Alabama Power pass-through calculation error - $18k overcharge

Started by Brenda J. — 13 years ago — 12 views
Found a major issue with Alabama Power pass-through billing at a Birmingham shopping center. Landlord has been charging tenants based on Schedule LGS rate but the master meter is actually on Schedule MGS. The rate differential added up to $18,234 in overcharges over 14 months. Anyone else seeing similar issues where landlords don't update their pass-through calculations when utilities change rate schedules? Property manager claims they weren't notified of the rate change but I found the utility notice in their files dated 8 months ago.
Brenda, this is way too common. I see it all the time in Knoxville with TVA distributors. Property managers get lazy about monitoring rate schedules. Did you check if they have proper escalation clauses in their leases? Sometimes tenants can recover these overcharges plus interest if the lease language is tight enough. What's the tenant mix at this property?
Terry's right about the escalation clauses. Down here in Charlotte I've recovered similar amounts from Duke Energy pass-through errors. The key is proving the landlord had constructive notice of the rate change. Since you found the utility notice in their files, that's your smoking gun. Document everything and check if Alabama has any statutory interest requirements for tenant refunds.

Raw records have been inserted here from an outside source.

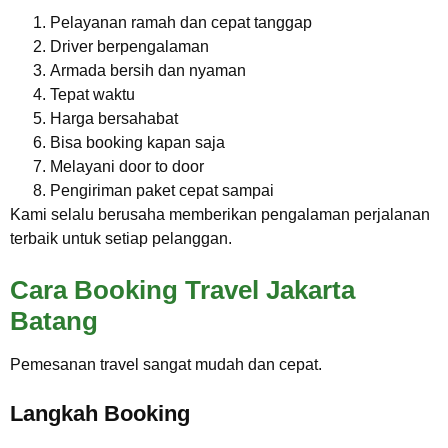
Pelayanan ramah dan cepat tanggap
Driver berpengalaman
Armada bersih dan nyaman
Tepat waktu
Harga bersahabat
Bisa booking kapan saja
Melayani door to door
Pengiriman paket cepat sampai
Kami selalu berusaha memberikan pengalaman perjalanan
terbaik untuk setiap pelanggan.
Cara Booking Travel Jakarta
Batang
Pemesanan travel sangat mudah dan cepat.
Langkah Booking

Property has 12 tenants, mix of retail and small office spaces. Lease language is actually pretty good - requires landlord to use 'actual utility rates and charges' for pass-through calculations. Terry, what's your experience with TVA distributors on notification requirements? Do they send rate change notices directly to large customers or just publish tariffs?
In Ohio, FirstEnergy is required to send direct notice for rate changes to customers over 500 kW demand. Not sure about Alabama Power's notification requirements but you might want to check their tariff book. The fact that they had the notice on file shows they received proper notification. I'd definitely pursue recovery for your tenants.
Similar situation down here in Dallas with Oncor. Had a landlord billing tenants at residential rates for almost 2 years on a commercial property. $31K in overcharges. Property manager fired their utility consultant rather than admit the error. Brenda, make sure you document the timeline carefully - when the rate change took effect, when notice was received, when they should have updated calculations.
Marcus, that's exactly what I'm doing. Alabama Power changed the rate effective January 1st, notice was sent in November, but landlord kept using old rates through February. The math is pretty straightforward once you have the correct tariff schedules. Thanks for all the input everyone - this should be a solid case for the tenants.